0518. Coin Change 2
https://leetcode.com/problems/coin-change-2
Description
You are given an integer array coins
representing coins of different denominations and an integer amount
representing a total amount of money.
Return the number of combinations that make up that amount. If that amount of money cannot be made up by any combination of the coins, return 0
.
You may assume that you have an infinite number of each kind of coin.
The answer is guaranteed to fit into a signed 32-bit integer.
Example 1:
**Input:** amount = 5, coins = [1,2,5]
**Output:** 4
**Explanation:** there are four ways to make up the amount:
5=5
5=2+2+1
5=2+1+1+1
5=1+1+1+1+1
Example 2:
**Input:** amount = 3, coins = [2]
**Output:** 0
**Explanation:** the amount of 3 cannot be made up just with coins of 2.
Example 3:
**Input:** amount = 10, coins = [10]
**Output:** 1
Constraints:
1 <= coins.length <= 300
1 <= coins[i] <= 5000
All the values of
coins
are unique.0 <= amount <= 5000
ac
This is a classic knapsack problem.
dp[i][j] : the number of combinations to make up amount j by using the first i types of coins
State transition:
not using the ith coin, only using the first i-1 coins to make up amount j, then we have dp[i-1][j] ways.

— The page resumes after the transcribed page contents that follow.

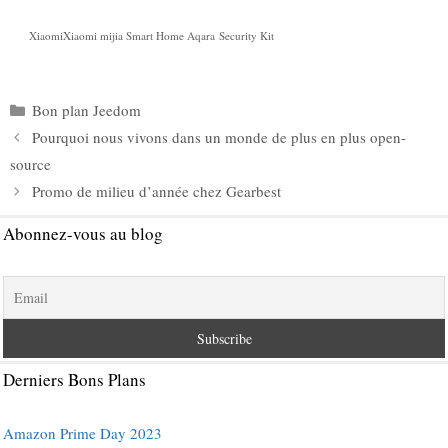
XiaomiXiaomi mijia Smart Home Aqara Security Kit
Catégories
Bon plan Jeedom
Pourquoi nous vivons dans un monde de plus en plus open-
source
Promo de milieu d’année chez Gearbest
Abonnez-vous au blog
Derniers Bons Plans
Amazon Prime Day 2023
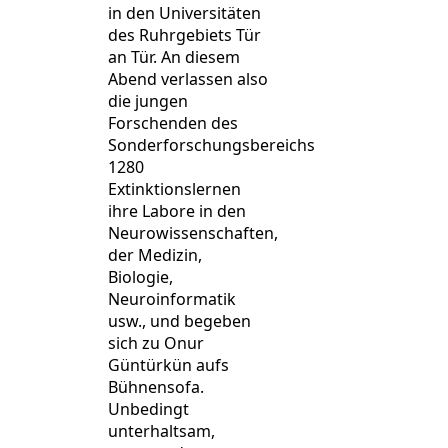
in den Universitäten
des Ruhrgebiets Tür
an Tür. An diesem
Abend verlassen also
die jungen
Forschenden des
Sonderforschungsbereichs
1280
Extinktionslernen
ihre Labore in den
Neurowissenschaften,
der Medizin,
Biologie,
Neuroinformatik
usw., und begeben
sich zu Onur
Güntürkün aufs
Bühnensofa.
Unbedingt
unterhaltsam,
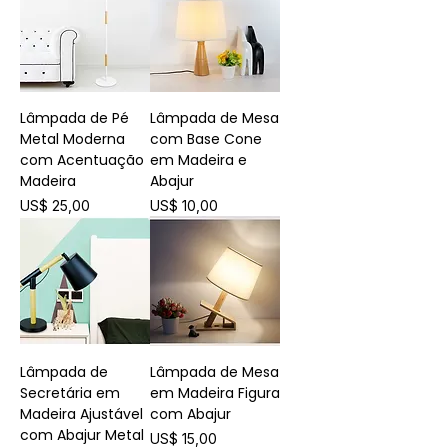
Lâmpada de Pé
Lâmpada de Mesa
Metal Moderna
com Base Cone
com Acentuação
em Madeira e
Madeira
Abajur
Preço
Preço
US$ 25,00
US$ 10,00
Lâmpada de
Lâmpada de Mesa
Secretária em
em Madeira Figura
Madeira Ajustável
com Abajur
com Abajur Metal
Preço
US$ 15,00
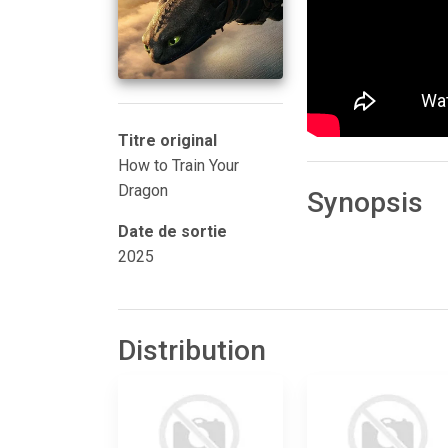
Titre original
How to Train Your
Dragon
Synopsis
Date de sortie
2025
Distribution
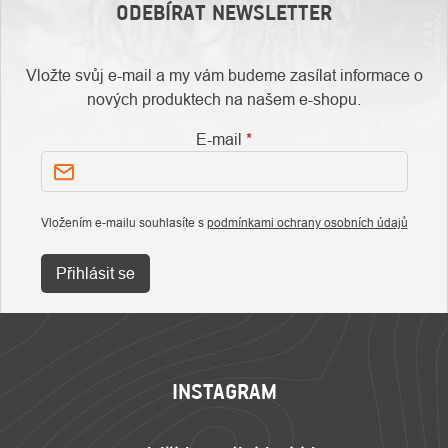
ODEBÍRAT NEWSLETTER
Vložte svůj e-mail a my vám budeme zasílat informace o
nových produktech na našem e-shopu.
E-mail
Vložením e-mailu souhlasíte s
podmínkami ochrany osobních údajů
Přihlásit se
ZÁPATÍ
INSTAGRAM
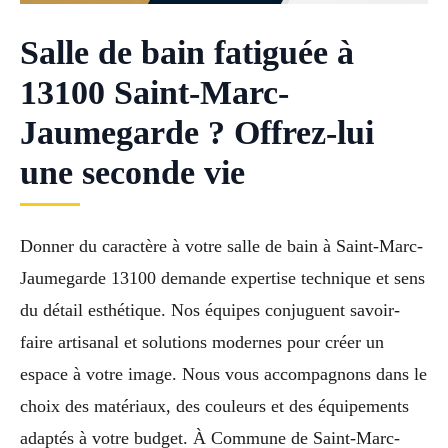
Salle de bain fatiguée à
13100 Saint-Marc-
Jaumegarde ? Offrez-lui
une seconde vie
Donner du caractère à votre salle de bain à Saint-Marc-
Jaumegarde 13100 demande expertise technique et sens
du détail esthétique. Nos équipes conjuguent savoir-
faire artisanal et solutions modernes pour créer un
espace à votre image. Nous vous accompagnons dans le
choix des matériaux, des couleurs et des équipements
adaptés à votre budget. À Commune de Saint-Marc-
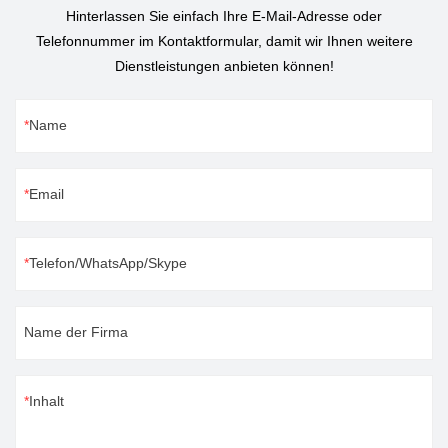
Hinterlassen Sie einfach Ihre E-Mail-Adresse oder
Telefonnummer im Kontaktformular, damit wir Ihnen weitere
Dienstleistungen anbieten können!
Name
Email
Telefon/WhatsApp/Skype
Name der Firma
Inhalt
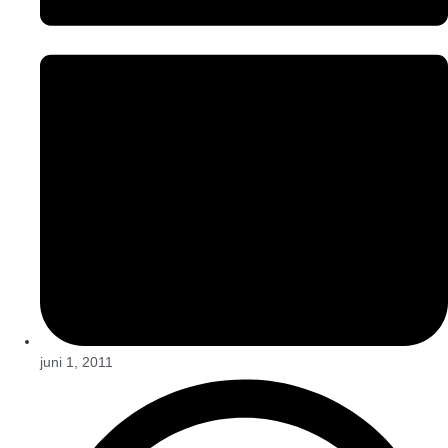
juni 1, 2011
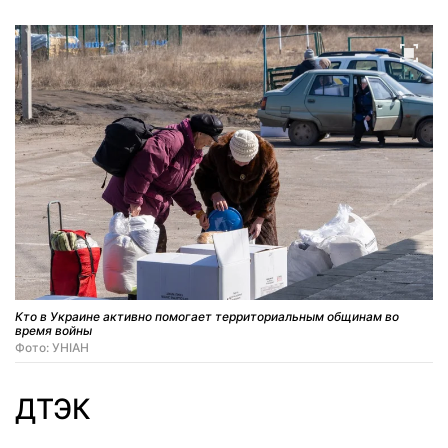
Кто в Украине активно помогает территориальным общинам во
время войны
Фото: УНІАН
ДТЭК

using the ith coin, since we can use unlimited same coin, we need to know how many ways to make up amount j - coins[i-1] by using first i coins(including ith), which is dp[i][j-coins[i-1]]
Initialization: dp[i][0] = 1
public int change(int amount, int[] coins) {
int[][] dp = new int[coins.length+1][amount+1];
dp[0][0] = 1;
for (int i = 1; i <= coins.length; i++) {
dp[i][0] = 1;
for (int j = 1; j <= amount; j++) {
dp[i][j] = dp[i-1][j] + (j >= coins[i-1] ? dp[i][j-coins[i-1]] : 0);
}
}
return dp[coins.length][amount];
}
// Now we can see that dp[i][j] only rely on dp[i-1][j] and dp[i][j-coins[i]], then we can optimize the space by only using one-dimension array.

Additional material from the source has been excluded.